Adverse events of acupuncture mainly involve local ecchymoses, fainting, serious pain, and local infection, with close relevance to the subjective experience of patients and the penetration technique of acupuncturists. All the acupuncturists will undergo pretrial training and an entrance examination before the trial to ensure a safe operation. We will record any acupuncture-related adverse events that occur during the treatment, and operators will take necessary corresponding treatment measurements. In case of serious adverse events, the clinical trial will be interrupted immediately by investigators, and an effective treatment shall be taken. At the same time, the serious adverse events will be reported to the ethical review board in the hospital of Chengdu University of Traditional Chinese Medicine within 24 h. The whole process will be recorded in detail.

Sample size

A previous study has found an average LH/FSH ratio for patients with PCOS after true acupuncture treatment of 1.4 [33]. Thus, we expect that the average LH/FSH ratio will be 1.0 in the study group and 1.6 in the control group. Assuming a power of 80% and a significance level of 0.05, 37 participants in each group will be required, as calculated using the t-test in G*Power. Based on a 15% dropout rate, 86 patients will be recruited, with no less than 43 participants in each group. Since there is no standard sample size calculation for metagenomic analysis at present, according to most of the studies about gut microbial studies for PCOS [44, 66], of the 86 participants, 10 patients in each group (5 patients with post-intervention serum LH/FSH levels of 1.0–1.5 and 5 patients with serum LH/FSH levels over 1.5) will be selected for metagenomic analysis.

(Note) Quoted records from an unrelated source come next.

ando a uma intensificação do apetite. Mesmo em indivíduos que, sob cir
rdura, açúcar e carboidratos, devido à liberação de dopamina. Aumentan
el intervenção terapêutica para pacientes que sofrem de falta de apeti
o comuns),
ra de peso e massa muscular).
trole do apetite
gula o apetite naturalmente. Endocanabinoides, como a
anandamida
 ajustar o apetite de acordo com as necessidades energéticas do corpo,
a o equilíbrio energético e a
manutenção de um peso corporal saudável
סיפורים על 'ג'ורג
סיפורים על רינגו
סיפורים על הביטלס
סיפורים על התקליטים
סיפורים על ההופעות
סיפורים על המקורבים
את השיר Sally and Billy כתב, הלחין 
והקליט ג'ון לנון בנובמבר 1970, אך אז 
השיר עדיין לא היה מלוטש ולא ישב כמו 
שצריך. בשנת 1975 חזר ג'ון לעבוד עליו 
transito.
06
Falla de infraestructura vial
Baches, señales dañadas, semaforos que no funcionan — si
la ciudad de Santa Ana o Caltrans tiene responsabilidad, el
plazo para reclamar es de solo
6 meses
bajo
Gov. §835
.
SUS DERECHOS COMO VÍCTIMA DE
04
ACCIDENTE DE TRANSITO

Randomization and allocation concealment

Patients will be randomly assigned to the study group or control group in a 1:1 ratio using a random number table. The random numbers will be provided by an independent statistician using the SPSS statistical software (version 19.0, SPSS Inc., Chicago, IL, USA). Random numbers and treatment protocols will be placed in sealed envelopes by an independent investigator. When a patient is enrolled, acupuncturists will check whether the envelope is sealed and then open the envelope to find the random number and treatment protocol for the patient.

Blinding

As this is an open-label trial, neither the patients nor the acupuncturists will be blinded for the treatment. However, to eliminate potential bias, other researchers (including data collectors and statisticians) will be blinded.

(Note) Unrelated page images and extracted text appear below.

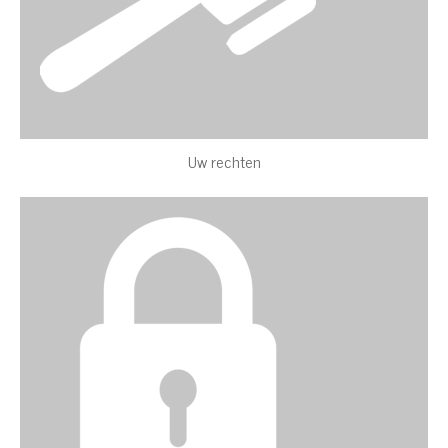
Uw rechten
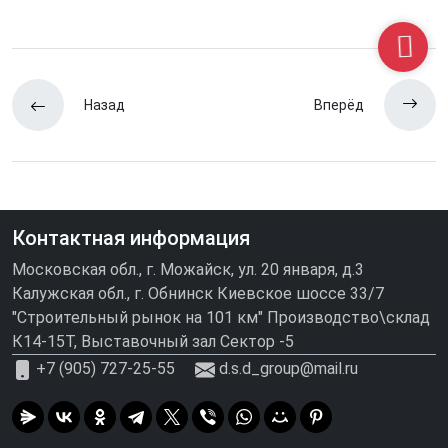
Назад
Вперёд
Контактная информация
Московская обл., г. Можайск, ул. 20 января, д.3
Калужская обл., г. Обнинск Киевское шоссе 33/7
"Строительный рынок на 101 км" Производство\склад
К14-15Т, Выставочный зал Сектор -5
+7 (905) 727-25-55
d.s.d_group@mail.ru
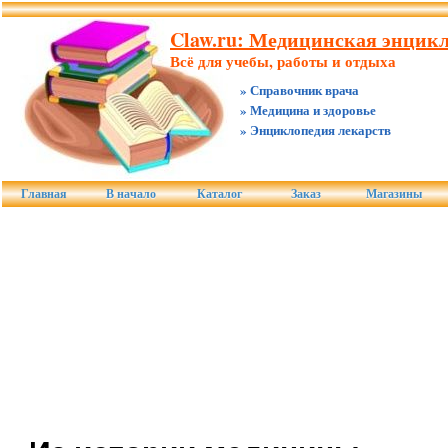
Claw.ru: Медицинская энцик
Всё для учебы, работы и отдыха
» Справочник врача
» Медицина и здоровье
» Энциклопедия лекарств
Главная
В начало
Каталог
Заказ
Магазины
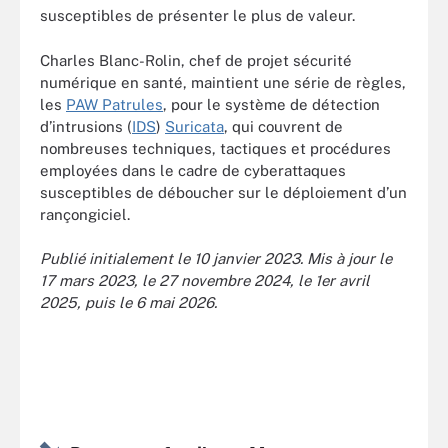
susceptibles de présenter le plus de valeur.
Charles Blanc-Rolin, chef de projet sécurité
numérique en santé, maintient une série de règles,
les
PAW Patrules
, pour le système de détection
d’intrusions (
IDS
)
Suricata
, qui couvrent de
nombreuses techniques, tactiques et procédures
employées dans le cadre de cyberattaques
susceptibles de déboucher sur le déploiement d’un
rançongiciel.
Publié initialement le 10 janvier 2023. Mis à jour le
17 mars 2023, le 27 novembre 2024, le 1er avril
2025, puis le 6 mai 2026.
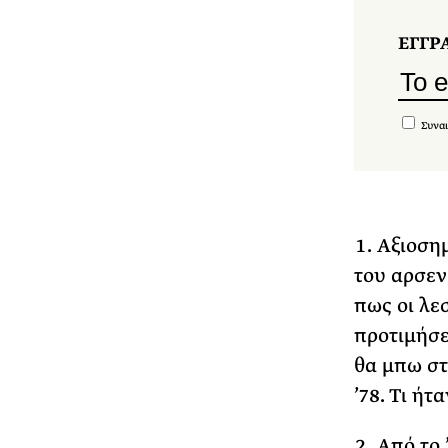
ΕΓΓΡ
Συναι
Αξιοσημ
του αρσεν
πως οι λε
προτιμήσεω
θα μπω στ
’78. Τι ήτ
Από το 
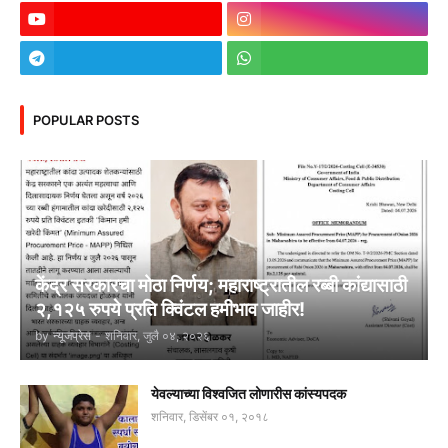
POPULAR POSTS
केंद्र सरकारचा मोठा निर्णय; महाराष्ट्रातील रब्बी कांद्यासाठी
२,१२५ रुपये प्रति क्विंटल हमीभाव जाहीर!
by
न्यूजप्रेस
-
शनिवार, जुलै ०४, २०२६
येवल्याच्या विश्वजित लोणारीस कांस्यपदक
शनिवार, डिसेंबर ०१, २०१८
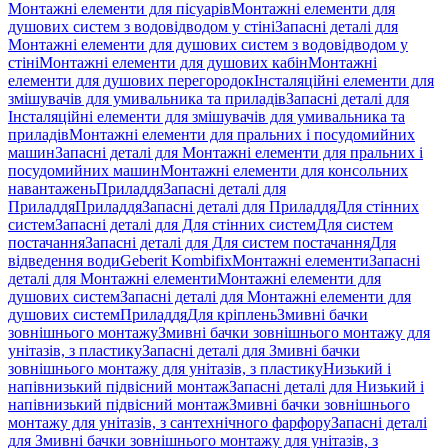
Монтажні елементи для пісуарів
Монтажні елементи для
душових систем з водовідводом у стіні
Запасні деталі для
Монтажні елементи для душових систем з водовідводом у
стіні
Монтажні елементи для душових кабін
Монтажні
елементи для душових перегородок
Інсталяційні елементи для
змішувачів для умивальника та приладів
Запасні деталі для
Інсталяційні елементи для змішувачів для умивальника та
приладів
Монтажні елементи для пральних і посудомийних
машин
Запасні деталі для Монтажні елементи для пральних і
посудомийних машин
Монтажні елементи для консольних
навантажень
Приладдя
Запасні деталі для
Приладдя
Приладдя
Запасні деталі для Приладдя
Для стінних
систем
Запасні деталі для Для стінних систем
Для систем
постачання
Запасні деталі для Для систем постачання
Для
відведення води
Geberit Kombifix
Монтажні елементи
Запасні
деталі для Монтажні елементи
Монтажні елементи для
душових систем
Запасні деталі для Монтажні елементи для
душових систем
Приладдя
Для кріплень
Змивні бачки
зовнішнього монтажу
Змивні бачки зовнішнього монтажу для
унітазів, з пластику
Запасні деталі для Змивні бачки
зовнішнього монтажу для унітазів, з пластику
Низький і
напівнизький підвісний монтаж
Запасні деталі для Низький і
напівнизький підвісний монтаж
Змивні бачки зовнішнього
монтажу для унітазів, з сантехнічного фарфору
Запасні деталі
для Змивні бачки зовнішнього монтажу для унітазів, з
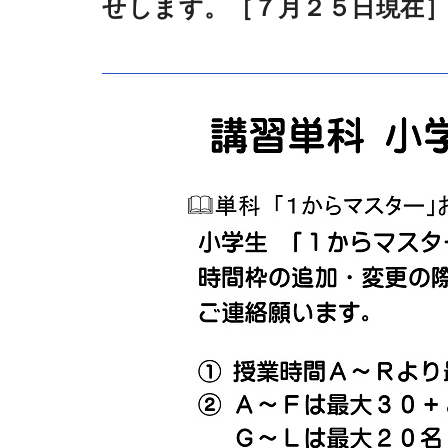
せします。［７月２５日現在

Data collection and management

Data collection will be conducted at baseline and post-intervention. Data collectors will record participant data on case report forms (CRFs). All data collectors will receive training on how to administer the SAS and SDS scales. After data collection using CRFs, we will use an electronic database for data entry and management. Two data collectors will perform double data entry, and completed clinical raw data will be forwarded to the supervisor of the project for review. The supervisor will correct any errors and export the data. After confirmation, the database will be locked and undergo statistical analysis. All data will be identified using participant numbers and stored in the database, which will be accessed using a password. The data will be monitored by the ethical review board of the Hospital of Chengdu University of Traditional Chinese Medicine.

The incidence of withdrawal from the study and the withdrawal reasons will be reported. Dropouts will be included in the analysis using modern imputation methods for missing data.

Statistical methods

Data will be analyzed using SPSS version 19.0 (SPSS 19.0, SPSS Inc., Chicago, IL, USA) by two qualified statisticians. Full analysis set (FAS), per-protocol analysis set (PPS), and safety set (SS) principles will be used to evaluate the final results. FAS is determined according to an intention-to-treat (ITT) population and includes all patients who have received at least one treatment. PPS will include all patients with good compliance who have completed the entire intervention. SS will include all patients who have received at least one intervention. The results of the measurement data analysis will be described using mean, median, 25th percentile, 75th percentile, standard deviation, maximum values, and minimum values. The comparison between the groups will be performed using the independent sample t-test or the Mann-Whitney U rank sum test according to whether the measurement data show a normal distribution and homogeneous variance. Frequency and constituent ratios will be used to describe enumeration data, and Pearson’s χ2 test or Fisher’s exact test will be used for group comparisons. Pearson correlations and Spearman correlations will be used to analyze the correlations between different indicators. All statistical tests will be considered statistically significant at P < 0.05 with a two-sided test. The gut microbiome will be analyzed using metagenomic analysis by BGI Shenzhen Co., Ltd (China).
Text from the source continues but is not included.